--- Assigned task ---
The pictures do not go in the copy. Reproduce the rest of the entries exactly.
%%
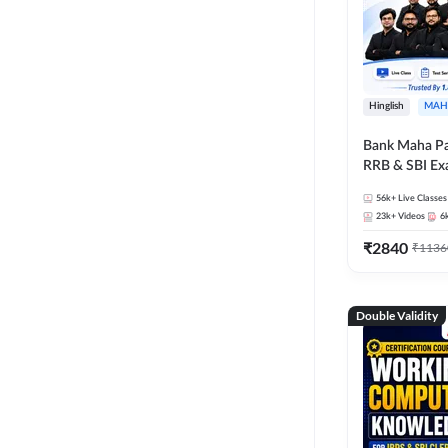
Hinglish
MAH
Bank Maha Pa
RRB & SBI E
56k+
Live Classes
23k+
Videos
6
₹
2840
₹
1136
Double Validity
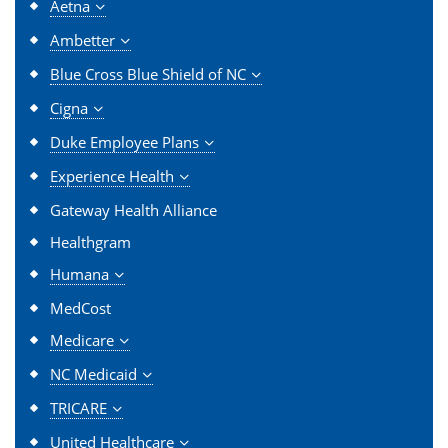
Aetna
Ambetter
Blue Cross Blue Shield of NC
Cigna
Duke Employee Plans
Experience Health
Gateway Health Alliance
Healthgram
Humana
MedCost
Medicare
NC Medicaid
TRICARE
United Healthcare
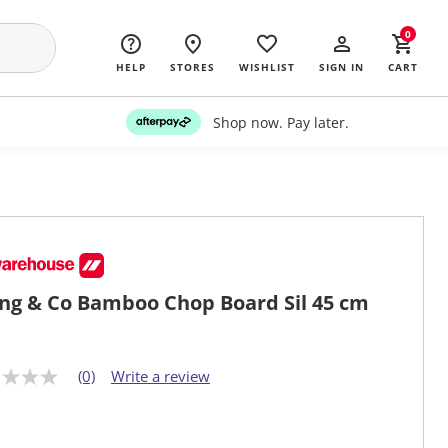
0
HELP
STORES
WISHLIST
SIGN IN
CART
Shop now. Pay later.
ing & Co Bamboo Chop Board Sil 45 cm
(0)
Write a review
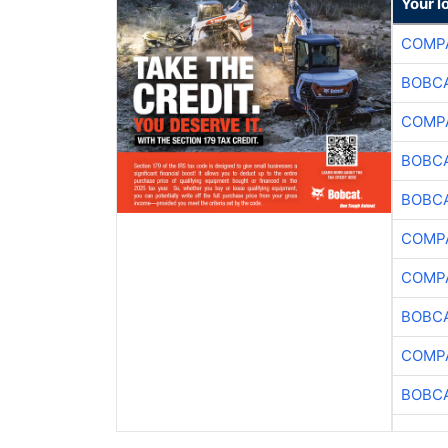
Your l
COMPA
BOBCA
COMPA
BOBCA
BOBCA
COMPA
COMPA
BOBCA
COMPA
BOBCA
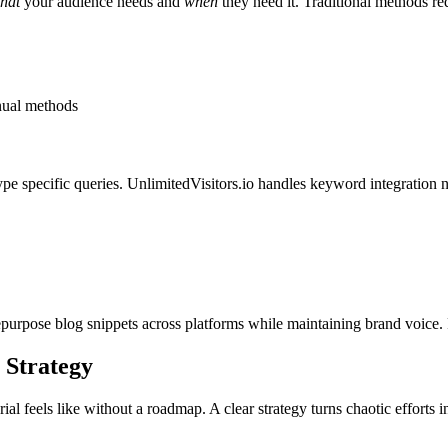
hat
your audience needs and
when
they need it. Traditional methods re
nual methods
pe specific queries. UnlimitedVisitors.io handles keyword integration na
purpose blog snippets across platforms while maintaining brand voice. F
 Strategy
 feels like without a roadmap. A clear strategy turns chaotic efforts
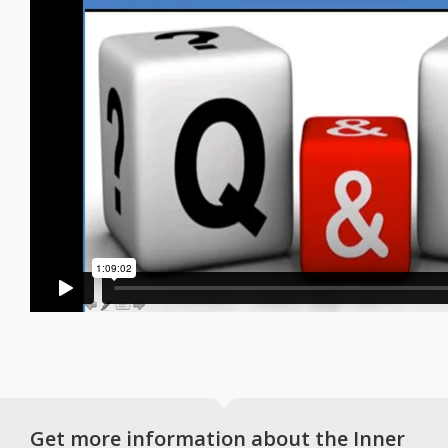
Get more information about the Inner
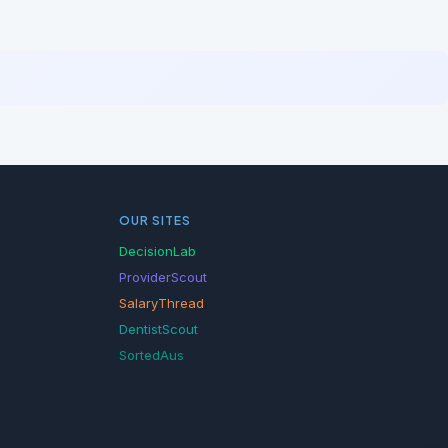
OUR SITES
DecisionLab
ProviderScout
SalaryThread
DentistScout
SortedAus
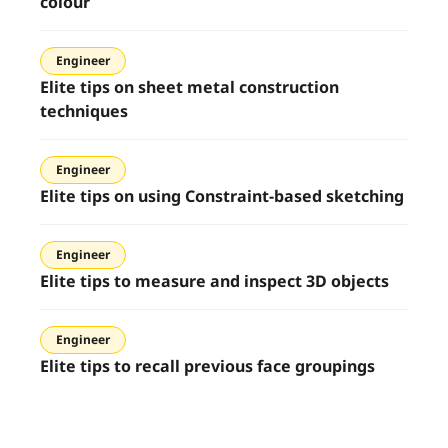
colour
Engineer
Elite tips on sheet metal construction
techniques
Engineer
Elite tips on using Constraint-based sketching
Engineer
Elite tips to measure and inspect 3D objects
Engineer
Elite tips to recall previous face groupings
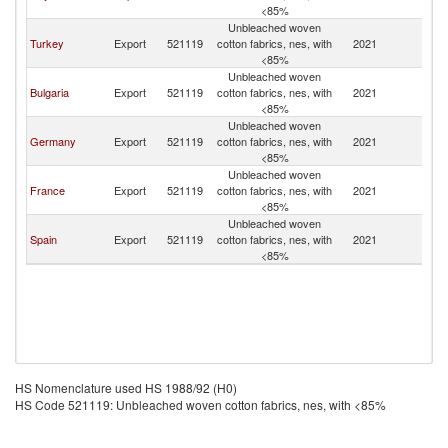
<85%
Unbleached woven
Turkey
Export
521119
cotton fabrics, nes, with
2021
R
<85%
Unbleached woven
Bulgaria
Export
521119
cotton fabrics, nes, with
2021
R
<85%
Unbleached woven
Germany
Export
521119
cotton fabrics, nes, with
2021
R
<85%
Unbleached woven
France
Export
521119
cotton fabrics, nes, with
2021
R
<85%
Unbleached woven
Spain
Export
521119
cotton fabrics, nes, with
2021
R
<85%
HS Nomenclature used HS 1988/92 (H0)
HS Code 521119: Unbleached woven cotton fabrics, nes, with <85%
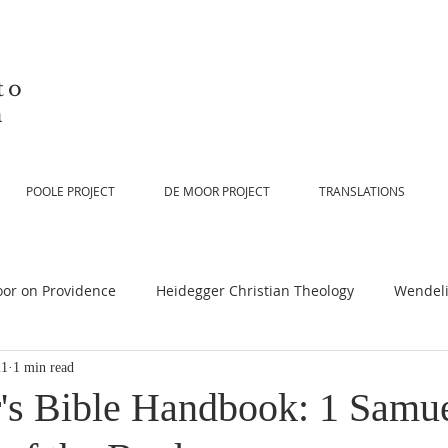
to
n
POOLE PROJECT
DE MOOR PROJECT
TRANSLATIONS
or on Providence
Heidegger Christian Theology
Wendeli
21
1 min read
or on Scripture
De Moor on Religion
De Moor on God
's Bible Handbook: 1 Samue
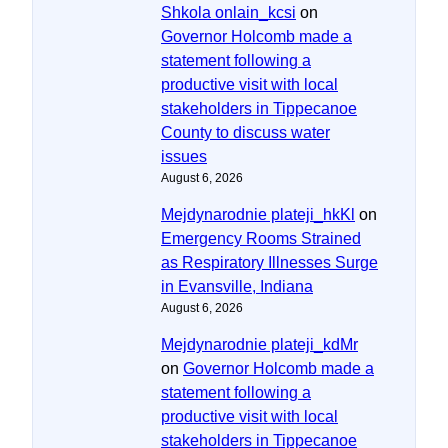
Shkola onlain_kcsi
on
Governor Holcomb made a
statement following a
productive visit with local
stakeholders in Tippecanoe
County to discuss water
issues
August 6, 2026
Mejdynarodnie plateji_hkKl
on
Emergency Rooms Strained
as Respiratory Illnesses Surge
in Evansville, Indiana
August 6, 2026
Mejdynarodnie plateji_kdMr
on
Governor Holcomb made a
statement following a
productive visit with local
stakeholders in Tippecanoe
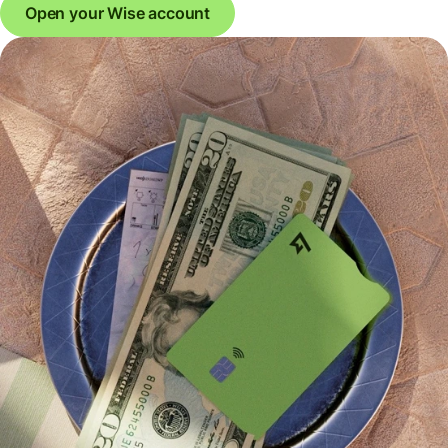
Open your Wise account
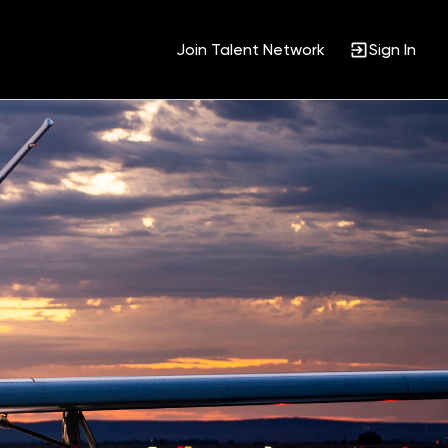
Join Talent Network
Sign In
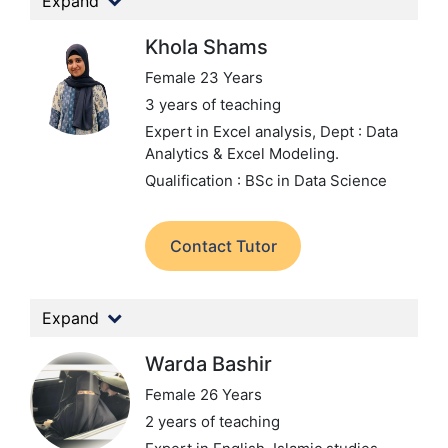
Expand
Khola Shams
Female 23 Years
3 years of teaching
Expert in Excel analysis,
Dept : Data
Analytics & Excel Modeling.
Qualification : BSc in Data Science
Contact Tutor
Expand
Warda Bashir
Female 26 Years
2 years of teaching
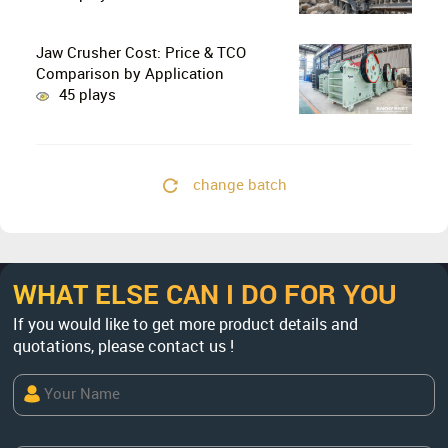
Crushing in Limestone Production
Lines?
Jaw Crusher Cost: Price & TCO
Comparison by Application
45 plays
change batch
WHAT ELSE CAN I DO FOR YOU
If you would like to get more product details and
quotations, please contact us !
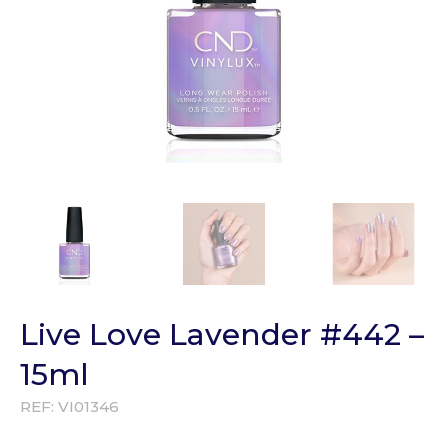
Live Love Lavender #442 –
15ml
REF:
VI01346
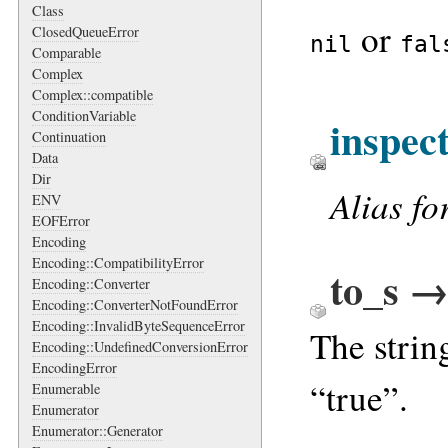
Class
or
ClosedQueueError
nil
fal
Comparable
Complex
Complex::compatible
ConditionVariable
inspec
Continuation
Data
Dir
Alias fo
ENV
EOFError
Encoding
Encoding::CompatibilityError
to_s →
Encoding::Converter
Encoding::ConverterNotFoundError
Encoding::InvalidByteSequenceError
The strin
Encoding::UndefinedConversionError
EncodingError
“true”.
Enumerable
Enumerator
Enumerator::Generator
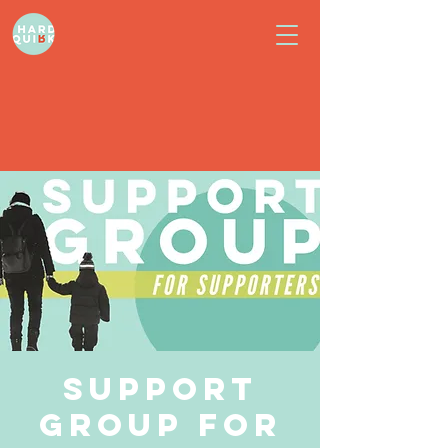
Support
Group for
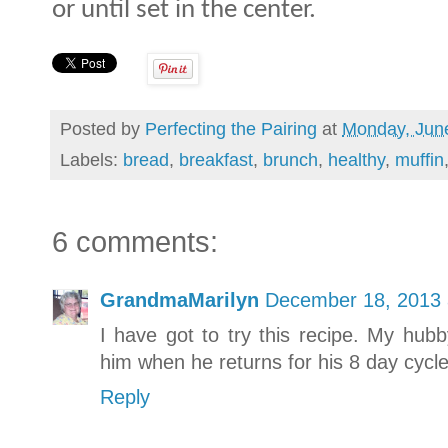
or until set in the center.
Posted by
Perfecting the Pairing
at
Monday, Jun
Labels:
bread
,
breakfast
,
brunch
,
healthy
,
muffin
6 comments:
GrandmaMarilyn
December 18, 2013 
I have got to try this recipe. My hub
him when he returns for his 8 day cycle
Reply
%%
--- Exercise response ---
Hinglish
MAH
Bank Maha Pa
RRB & SBI E
56k+
Live Classes
23k+
Videos
6
₹
2840
₹
1136
Double Validity
Aetna
Ambetter
Blue Cross Blue Shield of NC
Cigna
Duke Employee Plans
Experience Health
Gateway Health Alliance
Healthgram
Humana
MedCost
Medicare
NC Medicaid
TRICARE
United Healthcare
0
HELP
STORES
WISHLIST
SIGN IN
CART
Shop now. Pay later.
ing & Co Bamboo Chop Board Sil 45 cm
(0)
Write a review
Your l
COMPA
BOBCA
COMPA
BOBCA
BOBCA
COMPA
COMPA
BOBCA
COMPA
BOBCA
hat
your audience needs and
when
they need it. Traditional methods re
nual methods
pe specific queries. UnlimitedVisitors.io handles keyword integration na
purpose blog snippets across platforms while maintaining brand voice. F
 Strategy
 feels like without a roadmap. A clear strategy turns chaotic efforts
Get more information about the Inner
OUR SITES
DecisionLab
ProviderScout
SalaryThread
DentistScout
SortedAus
colour
Engineer
Elite tips on sheet metal construction
techniques
Engineer
Elite tips on using Constraint-based sketching
Engineer
Elite tips to measure and inspect 3D objects
Engineer
Elite tips to recall previous face groupings
<85%
Unbleached woven
Turkey
Export
521119
cotton fabrics, nes, with
2021
R
<85%
Unbleached woven
Bulgaria
Export
521119
cotton fabrics, nes, with
2021
R
<85%
Unbleached woven
Germany
Export
521119
cotton fabrics, nes, with
2021
R
<85%
Unbleached woven
France
Export
521119
cotton fabrics, nes, with
2021
R
<85%
Unbleached woven
Spain
Export
521119
cotton fabrics, nes, with
2021
R
<85%
HS Nomenclature used HS 1988/92 (H0)
HS Code 521119: Unbleached woven cotton fabrics, nes, with <85%
to
n
POOLE PROJECT
DE MOOR PROJECT
TRANSLATIONS
or on Providence
Heidegger Christian Theology
Wendeli
21
1 min read
or on Scripture
De Moor on Religion
De Moor on God
's Bible Handbook: 1 Samue
Shkola onlain_kcsi
on
Governor Holcomb made a
statement following a
productive visit with local
stakeholders in Tippecanoe
County to discuss water
issues
August 6, 2026
Mejdynarodnie plateji_hkKl
on
Emergency Rooms Strained
as Respiratory Illnesses Surge
in Evansville, Indiana
August 6, 2026
Mejdynarodnie plateji_kdMr
on
Governor Holcomb made a
statement following a
productive visit with local
stakeholders in Tippecanoe
Open your Wise account
Join Talent Network
Sign In
Expand
Khola Shams
Female 23 Years
3 years of teaching
Expert in Excel analysis,
Dept : Data
Analytics & Excel Modeling.
Qualification : BSc in Data Science
Contact Tutor
Expand
Warda Bashir
Female 26 Years
2 years of teaching
Crushing in Limestone Production
Lines?
Jaw Crusher Cost: Price & TCO
Comparison by Application
45 plays
change batch
WHAT ELSE CAN I DO FOR YOU
If you would like to get more product details and
quotations, please contact us !
Live Love Lavender #442 –
15ml
REF:
VI01346
Class
or
ClosedQueueError
nil
fal
Comparable
Complex
Complex::compatible
ConditionVariable
inspec
Continuation
Data
Dir
Alias fo
ENV
EOFError
Encoding
Encoding::CompatibilityError
to_s →
Encoding::Converter
Encoding::ConverterNotFoundError
Encoding::InvalidByteSequenceError
The strin
Encoding::UndefinedConversionError
EncodingError
“true”.
Enumerable
Enumerator
Enumerator::Generator
Support
Group for
or until set in the center.
Posted by
Perfecting the Pairing
at
Monday, Jun
Labels:
bread
,
breakfast
,
brunch
,
healthy
,
muffin
6 comments:
GrandmaMarilyn
December 18, 2013 
I have got to try this recipe. My hub
him when he returns for his 8 day cycle
Reply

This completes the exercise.